9. Bertukar Rasa Nyaman



*

*


9. Bertukar Rasa Nyaman

Citra mencium punggung tangan Panca sebelum berjalan mengekor mengikuti Inrda menuju mobil. Dia sangat yakin sebentar lagi bosnya akan marah besar dengan kelancangannya. Sungguh, Citra sama sekali tidak punya niatan apa pun selain meredam amarah orang tua itu. Dia tidak suka melihat pertengkaran dan dia tidak suka melihat orangtua yang dikecewakan anaknya.

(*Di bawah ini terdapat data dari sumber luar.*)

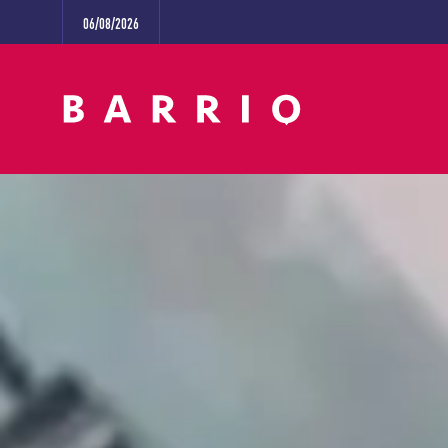
06/08/2026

Wajah Indra masih terlihat kesal saat mobil yang ia kendarai keluar dari halaman rumah Panca. Tertahan dalam waktu yang cukup lama dengan ayahnya membuatnya harus sering-sering menarik napas dalam-dalam. Pasalnya, semua yang dikatakan Panca hanya bisa mempermalukannya di hadapan Citra, yang notabene karyawannya! Mau ditaruh mana wajahnya saat bekerja esok hari!

"Maaf ya, Mas."

Indra hanya menoleh sekilas kemudian kembali menatap jalanan.

"Saya nggak bermaksud apa-apa. Saya hanya nggak mau melihat ayah Mas Indra marah-marah."

"Orang tua itu memang sukanya marah-marah."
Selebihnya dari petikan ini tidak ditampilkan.